At work, creating a to-do list can help you to prioritise your tasks. This enables you to organise and complete the most important jobs first.

If you’re wondering how to organise your work to-do list, set aside 15 minutes at the start of each day to consider exactly what you need to achieve. Write notes and then determine which tasks are the most urgent. It really is that simple.

A to-do list can improve your time management, as everything you need to do is clearly laid out from the start of the day. When you complete one task and progress to the next, it creates a sense of satisfaction. This boosts morale and ultimately improves productivity.


With a lot of tasks to remember, you can feel overwhelmed, but everyone can accomplish far more when motivated. Writing a to-do list makes it easier to organise everything you need to accomplish during the working day.
As you physically cross off each completed task, so you can start afresh the next day, this can increase motivation and help you to move forward onto the next round.

When you don’t feel motivated, you’re less likely to complete all the items on the list. Motivation is our internal source of encouragement that keeps us going on a fraught day.


Maintaining a to-do list each day can help improve our memory. When we jot down tasks and short-term goals, continually checking the list throughout the day, this helps us to retain more information. It makes us think and focus more in general.

Reduced stress

Planning the day’s activities can help to declutter your life, removing the damaging sense of feeling totally overwhelmed. This can significantly reduce stress.

The key is to keep the items on the list achievable. Don’t plan too much in one day, because if you fail, you will feel more stressed and demotivated. Keep your daily list manageable. If you finish early, start another small list that you can also achieve before close of play.

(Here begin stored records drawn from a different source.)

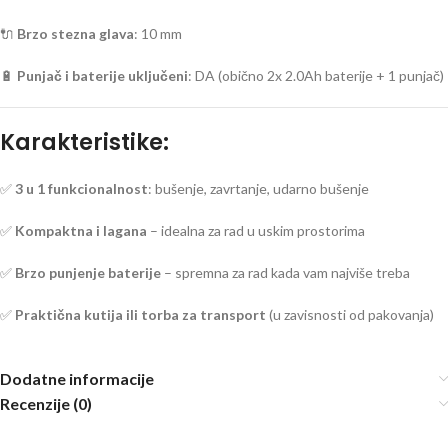
🔌
Brzo stezna glava
: 10 mm
🔋
Punjač i baterije uključeni
: DA (obično 2x 2.0Ah baterije + 1 punjač)
Karakteristike:
✅
3 u 1 funkcionalnost
: bušenje, zavrtanje, udarno bušenje
✅
Kompaktna i lagana
– idealna za rad u uskim prostorima
✅
Brzo punjenje baterije
– spremna za rad kada vam najviše treba
✅
Praktična kutija ili torba za transport
(u zavisnosti od pakovanja)
Dodatne informacije
Recenzije (0)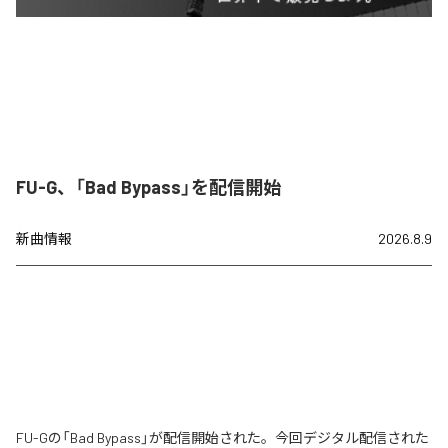
FU-G、「Bad Bypass」を配信開始
新曲情報
2026.8.9
FU-Gの「Bad Bypass」が配信開始された。今回デジタル配信された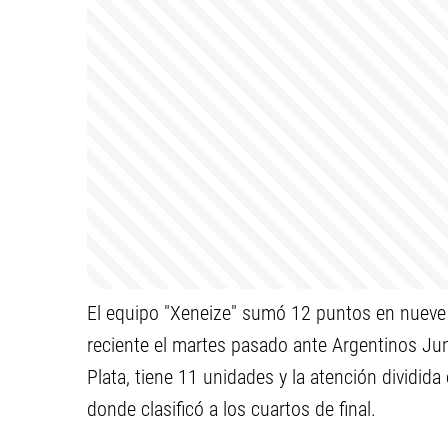
El equipo "Xeneize" sumó 12 puntos en nueve f
reciente el martes pasado ante Argentinos Junio
Plata, tiene 11 unidades y la atención dividid
donde clasificó a los cuartos de final.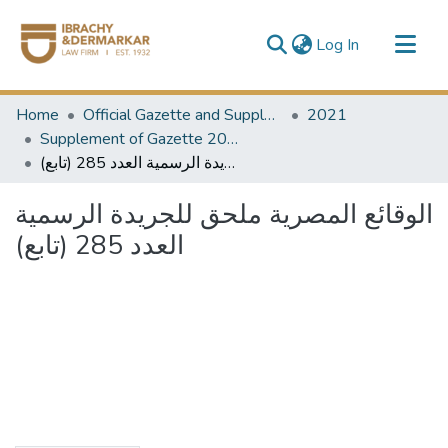
(current)
Log In
Communities & Collections
Home
Official Gazette and Supplement
2021
All of DSpace
Supplement of Gazette 2021
الوقائع المصرية ملحق للجريدة الرسمية العدد 285 (تابع)
الوقائع المصرية ملحق للجريدة الرسمية
العدد 285 (تابع)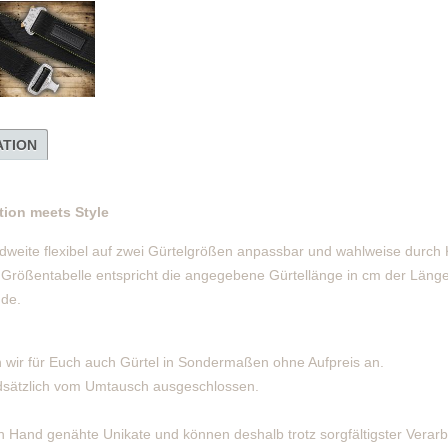
ATION
ion meets Style
weite flexibel auf zwei Gürtelgrößen anpassbar und wahlweise durch 
 Größentabelle entspricht die angegebene Gürtellänge in cm der Län
nde.
 wir für Euch auch Gürtel in Sondermaßen ohne Aufpreis an.
dsätzlich vom Umtausch ausgeschlossen.
Hand genähte Unikate und können deshalb trotz sorgfältigster Verarb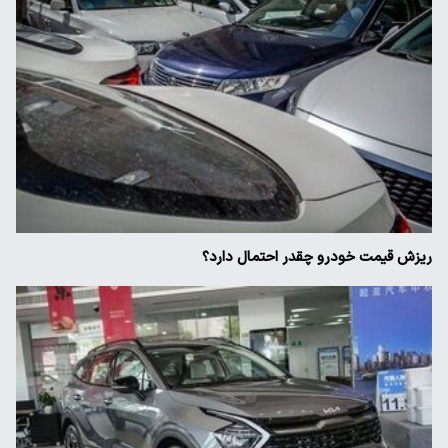
ریزش قیمت خودرو چقدر احتمال دارد؟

Reduced anxiety and better mental health

Reducing anxiety is an important part of enjoying a balanced life. Organising an achievable schedule by writing a to-do list can improve your mental health in the longer term by resolving the uncertainties about work. Seeing all the tasks you need to achieve that day written down makes them seem less daunting.

When you complete each task, it can boost your ego and create a sense of satisfaction. Achieving each new goal increases self-confidence and creates higher self-esteem – two factors that can improve your overall mental wellbeing and outlook on life.

Creates a sense of accomplishment

Completing a task and physically crossing it off a list provides a sense of accomplishment. This will boost morale and ultimately improve productivity. Even if it’s a relatively simple task, such as checking your emails in the morning and putting them into the appropriate folders, it’s still something you’ve accomplished that can act as a motivator.

How should you order your tasks by priority?

Creating goals at work allows you to prioritise and achieve the tasks required for the day. When you create your to-do list, have a system whereby you flag up the most urgent tasks first. Then, finalise a list on a new sheet or document, with the highest priority at the top. Keeping all the ideas in your head just isn’t the same as writing them down and determining their significance.

Setting objectives at work, along with deadlines for each goal, establishes boundaries and turns the goal into a concrete task, instead of just an idea. Put time limits on a task, as otherwise, there’s a chance you will overthink the project and continually delay its completion.

Define which goal you believe to be the most urgent. For example, list an important meeting that you must attend early in the morning first. If you’re completing a report that has a tight deadline, that obviously needs to go near the top of the list.

Once you’ve written down the crucial tasks, move onto the secondary goals, while remembering never to overload your to-do list. Even if you work in a flexible office environment such as in a coworking space London, don’t mistake the more relaxed environment for one where setting goals doesn’t matter.

Even in the vibrant and collaborative atmosphere of coworking in London, everyone must retain some structure in their working day. We’ve all heard the saying, “Flying by the seat of your pants,” and most of us recognise this is the exact opposite of managing your working day efficiently!